Orson Blackburn & George Stoddard
Two names and a day, cut into a sandstone wall above the Muddy and left to weather for a century and a half. It is a primary record — and the only record of these men that survives anywhere. They appear on no settler roll, in no county history, on no page. Only on the stone.
The reading
The S characters are cut in mirror-image, a common frontier hand, and “George” is carved GORGE. Corrected reading: Orson Blackburn and George Stoddard, 17 May 1879.
The date, and the ground
The year on the stone is the year the country opened.

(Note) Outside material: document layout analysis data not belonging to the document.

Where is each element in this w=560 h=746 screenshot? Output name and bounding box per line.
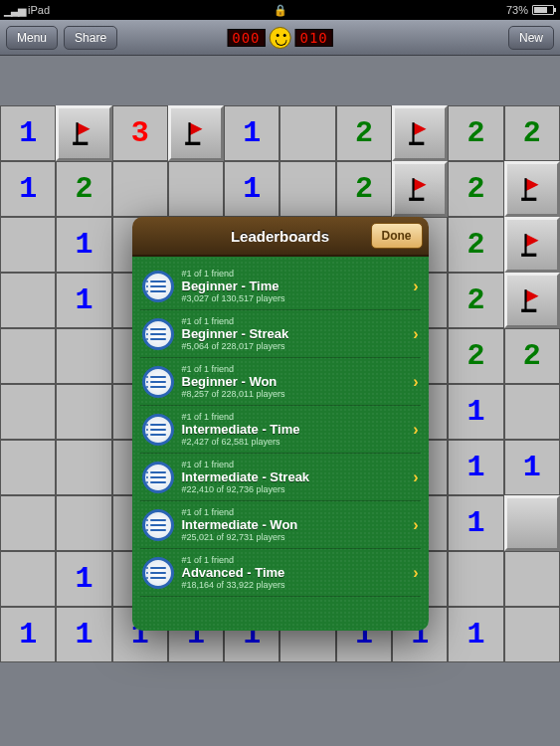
board-cell	[56, 384, 111, 440]
flag-cell[interactable]	[168, 105, 224, 161]
board-cell[interactable]	[504, 495, 560, 551]
leaderboard-global-rank: #22,410 of 92,736 players	[182, 484, 406, 494]
board-cell	[0, 384, 56, 440]
leaderboard-title: Intermediate - Streak	[182, 469, 406, 484]
board-cell: 1	[224, 105, 280, 161]
chevron-right-icon: ›	[413, 564, 418, 582]
list-icon	[142, 462, 174, 493]
board-cell	[168, 161, 224, 217]
svg-rect-16	[524, 234, 526, 256]
board-cell	[504, 551, 560, 607]
flag-cell[interactable]	[56, 105, 111, 161]
chevron-right-icon: ›	[413, 421, 418, 439]
board-cell: 2	[448, 273, 503, 328]
svg-marker-3	[190, 122, 203, 135]
board-cell: 1	[504, 440, 560, 495]
app-toolbar: Menu Share 000 010 New	[0, 20, 560, 56]
board-cell	[0, 495, 56, 551]
board-cell: 2	[336, 105, 392, 161]
board-cell	[280, 105, 335, 161]
board-cell: 2	[504, 105, 560, 161]
board-cell: 1	[448, 495, 503, 551]
leaderboard-friend-rank: #1 of 1 friend	[182, 269, 406, 279]
flag-cell[interactable]	[504, 161, 560, 217]
svg-marker-12	[525, 178, 538, 191]
leaderboard-row[interactable]: #1 of 1 friendIntermediate - Won#25,021 …	[140, 501, 421, 549]
battery-label: 73%	[506, 4, 528, 16]
share-button[interactable]: Share	[64, 26, 117, 50]
board-cell: 1	[0, 607, 56, 662]
board-cell: 1	[448, 440, 503, 495]
board-cell: 3	[112, 105, 168, 161]
leaderboard-friend-rank: #1 of 1 friend	[182, 316, 406, 326]
board-cell: 2	[56, 161, 111, 217]
leaderboard-global-rank: #25,021 of 92,731 players	[182, 532, 406, 542]
board-cell: 1	[56, 551, 111, 607]
list-icon	[142, 366, 174, 398]
board-cell: 1	[0, 161, 56, 217]
svg-rect-1	[77, 122, 79, 144]
flag-cell[interactable]	[504, 217, 560, 273]
leaderboard-row[interactable]: #1 of 1 friendBeginner - Time#3,027 of 1…	[140, 263, 421, 310]
svg-rect-7	[413, 122, 415, 144]
svg-rect-20	[521, 309, 536, 312]
leaderboard-global-rank: #18,164 of 33,922 players	[182, 580, 406, 590]
board-cell	[448, 551, 503, 607]
leaderboard-title: Advanced - Time	[182, 565, 406, 580]
modal-title: Leaderboards	[231, 228, 329, 245]
leaderboard-row[interactable]: #1 of 1 friendIntermediate - Time#2,427 …	[140, 406, 421, 454]
leaderboard-friend-rank: #1 of 1 friend	[182, 507, 406, 517]
leaderboard-row[interactable]: #1 of 1 friendAdvanced - Time#18,164 of …	[140, 549, 421, 597]
board-cell: 1	[56, 607, 111, 662]
device-label: iPad	[28, 4, 50, 16]
leaderboards-modal: Leaderboards Done #1 of 1 friendBeginner…	[132, 217, 429, 631]
leaderboard-row[interactable]: #1 of 1 friendIntermediate - Streak#22,4…	[140, 454, 421, 501]
board-cell: 2	[448, 105, 503, 161]
new-game-button[interactable]: New	[508, 26, 554, 50]
timer-counter: 010	[295, 29, 333, 47]
menu-button[interactable]: Menu	[6, 26, 58, 50]
done-button[interactable]: Done	[371, 223, 423, 249]
svg-rect-19	[524, 289, 526, 311]
leaderboard-row[interactable]: #1 of 1 friendBeginner - Streak#5,064 of…	[140, 310, 421, 358]
chevron-right-icon: ›	[413, 278, 418, 295]
board-cell: 1	[56, 273, 111, 328]
board-cell: 2	[336, 161, 392, 217]
mine-counter: 000	[227, 29, 265, 47]
chevron-right-icon: ›	[413, 468, 418, 486]
board-cell: 1	[448, 607, 503, 662]
board-cell	[504, 607, 560, 662]
svg-marker-6	[414, 122, 427, 135]
ios-status-bar: ▁▃▅ iPad 🔒 73%	[0, 0, 560, 20]
leaderboard-global-rank: #3,027 of 130,517 players	[182, 293, 406, 303]
board-cell: 1	[56, 217, 111, 273]
board-cell: 2	[504, 328, 560, 384]
board-cell	[0, 328, 56, 384]
flag-cell[interactable]	[392, 105, 448, 161]
leaderboard-global-rank: #5,064 of 228,017 players	[182, 341, 406, 351]
board-cell	[56, 328, 111, 384]
svg-rect-13	[524, 178, 526, 200]
smiley-reset-button[interactable]	[270, 27, 291, 49]
leaderboard-title: Beginner - Streak	[182, 326, 406, 341]
board-cell	[0, 440, 56, 495]
lock-icon: 🔒	[274, 4, 287, 17]
board-cell: 2	[448, 328, 503, 384]
svg-rect-5	[185, 142, 200, 145]
list-icon	[142, 509, 174, 541]
chevron-right-icon: ›	[413, 516, 418, 534]
flag-cell[interactable]	[504, 273, 560, 328]
list-icon	[142, 414, 174, 446]
leaderboard-friend-rank: #1 of 1 friend	[182, 364, 406, 374]
leaderboards-list[interactable]: #1 of 1 friendBeginner - Time#3,027 of 1…	[132, 257, 429, 631]
leaderboard-row[interactable]: #1 of 1 friendBeginner - Won#8,257 of 22…	[140, 358, 421, 406]
board-cell	[112, 161, 168, 217]
flag-cell[interactable]	[392, 161, 448, 217]
board-cell: 1	[448, 384, 503, 440]
board-cell: 2	[448, 217, 503, 273]
leaderboard-global-rank: #2,427 of 62,581 players	[182, 437, 406, 447]
svg-rect-10	[413, 178, 415, 200]
list-icon	[142, 318, 174, 350]
board-cell	[280, 161, 335, 217]
list-icon	[142, 271, 174, 302]
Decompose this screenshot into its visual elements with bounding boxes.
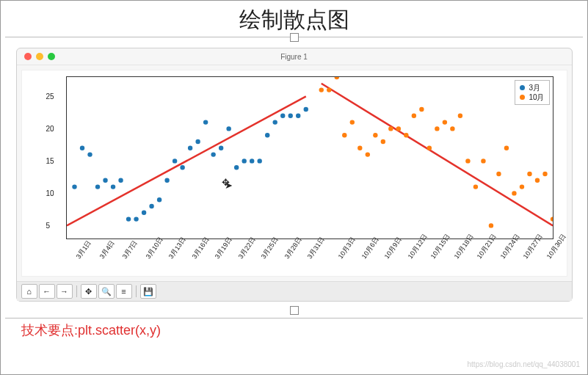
svg-point-44 [404, 133, 408, 137]
figure-window: Figure 1 3月 10月 ✥➤ 5101520253月1日3月4日3月7日… [16, 48, 573, 302]
svg-point-40 [373, 133, 377, 137]
svg-point-28 [272, 120, 277, 124]
svg-point-47 [427, 146, 431, 150]
x-tick: 3月4日 [98, 239, 117, 261]
y-tick: 5 [46, 222, 51, 230]
svg-point-60 [527, 172, 531, 176]
svg-point-30 [288, 114, 292, 118]
svg-point-61 [534, 178, 539, 183]
svg-point-46 [419, 107, 424, 112]
window-title: Figure 1 [17, 53, 572, 61]
svg-point-27 [265, 133, 269, 137]
svg-point-22 [226, 126, 231, 131]
y-tick: 10 [46, 189, 54, 197]
forward-button[interactable]: → [57, 284, 73, 299]
x-tick: 3月10日 [144, 236, 166, 261]
svg-point-31 [296, 114, 300, 118]
svg-point-24 [242, 159, 246, 163]
x-tick: 10月9日 [382, 236, 404, 261]
svg-point-63 [550, 216, 552, 221]
y-tick: 20 [46, 125, 54, 133]
svg-point-50 [450, 126, 454, 131]
svg-point-35 [334, 77, 338, 79]
svg-point-12 [149, 204, 153, 208]
y-tick: 15 [46, 157, 54, 165]
svg-point-4 [87, 152, 92, 156]
svg-point-9 [126, 216, 130, 221]
x-tick: 3月25日 [259, 236, 281, 261]
mpl-toolbar: ⌂ ← → ✥ 🔍 ≡ 💾 [17, 281, 572, 301]
axes-frame: 3月 10月 ✥➤ 5101520253月1日3月4日3月7日3月10日3月13… [66, 76, 553, 239]
svg-point-58 [512, 191, 516, 195]
svg-point-52 [465, 159, 470, 163]
svg-point-37 [349, 120, 354, 124]
svg-point-43 [396, 126, 400, 131]
zoom-button[interactable]: 🔍 [98, 284, 115, 299]
svg-point-55 [488, 223, 493, 227]
y-tick: 25 [46, 92, 54, 101]
svg-point-6 [103, 178, 107, 183]
svg-point-51 [457, 114, 462, 118]
svg-point-62 [542, 172, 547, 176]
svg-point-33 [319, 87, 323, 92]
x-tick: 10月3日 [336, 236, 358, 261]
svg-point-2 [72, 184, 76, 189]
svg-point-15 [172, 159, 176, 163]
x-tick: 3月16日 [190, 236, 212, 261]
svg-point-41 [380, 139, 385, 144]
svg-point-57 [504, 146, 508, 150]
svg-point-48 [435, 126, 439, 131]
svg-point-42 [388, 126, 393, 131]
footnote: 技术要点:plt.scatter(x,y) [1, 318, 587, 342]
x-tick: 3月31日 [305, 236, 327, 261]
home-button[interactable]: ⌂ [21, 284, 37, 299]
x-tick: 3月1日 [74, 239, 94, 261]
svg-point-26 [257, 159, 261, 163]
svg-point-13 [156, 197, 161, 202]
x-tick: 3月13日 [167, 236, 189, 261]
svg-point-34 [327, 87, 331, 92]
svg-point-11 [141, 211, 145, 215]
handle-icon [290, 306, 299, 315]
svg-point-53 [473, 184, 477, 189]
svg-point-19 [203, 120, 207, 124]
svg-point-10 [134, 216, 138, 221]
x-tick: 3月7日 [120, 239, 140, 261]
svg-point-17 [187, 146, 192, 150]
x-tick: 10月6日 [360, 236, 382, 261]
svg-point-29 [280, 114, 285, 118]
x-tick: 3月19日 [213, 236, 235, 261]
separator [136, 285, 137, 297]
svg-point-14 [164, 178, 169, 183]
svg-line-0 [67, 96, 306, 225]
svg-point-25 [249, 159, 253, 163]
svg-point-45 [411, 114, 415, 118]
data-layer [67, 77, 553, 239]
svg-point-23 [233, 165, 238, 170]
x-tick: 3月22日 [236, 236, 258, 261]
watermark: https://blog.csdn.net/qq_44038001 [468, 360, 580, 368]
save-button[interactable]: 💾 [140, 284, 156, 299]
svg-point-59 [519, 184, 523, 189]
svg-point-20 [211, 152, 215, 156]
svg-point-49 [442, 120, 446, 124]
pan-button[interactable]: ✥ [81, 284, 97, 299]
svg-point-16 [180, 165, 184, 170]
back-button[interactable]: ← [39, 284, 55, 299]
svg-point-21 [218, 146, 222, 150]
svg-point-8 [118, 178, 123, 183]
window-titlebar: Figure 1 [17, 48, 572, 65]
subplots-button[interactable]: ≡ [116, 284, 132, 299]
svg-point-56 [496, 172, 501, 176]
svg-point-39 [365, 152, 369, 156]
svg-point-5 [95, 184, 99, 189]
svg-point-7 [110, 184, 115, 189]
x-tick: 3月28日 [283, 236, 305, 261]
svg-line-1 [321, 84, 552, 226]
plot-canvas[interactable]: 3月 10月 ✥➤ 5101520253月1日3月4日3月7日3月10日3月13… [21, 70, 567, 277]
svg-point-18 [195, 139, 200, 144]
svg-point-32 [303, 107, 308, 112]
svg-point-3 [79, 146, 84, 150]
svg-point-38 [357, 146, 362, 150]
svg-point-54 [481, 159, 485, 163]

The settlement then called “the Muddy” — today the town of Emery — was settled in 1879 by Casper Christensen and the Lund family; the Old Spanish Trail had long crossed Muddy Creek a few miles east. In May of that founding season, two riders stopped at a canyon wall and signed it.
Yet the settler record keeps neither name. A full-text search of Lever’s History of Sanpete and Emery Counties (1898) — the standard biography of exactly this region — returns no Blackburn and no George Stoddard. Nor does Gottfredson’s chronicle of the frontier, nor any searchable source. Men who would have earned a printed sketch had they stayed do not appear; these two most likely passed through — travelers, or a scouting party at the crossing. Whatever brought them, the paper world forgot them. The rock did not.
The finding
The inscription was located and photographed by Jacob Hardy on his own expedition — a single night across the San Rafael Swell on muleback, from Highway 24 to the convergence on the Muddy, up Salt Creek to the Swinging Bridge, on to Fuller Bottom, and up to Wellington. The precise site is held private.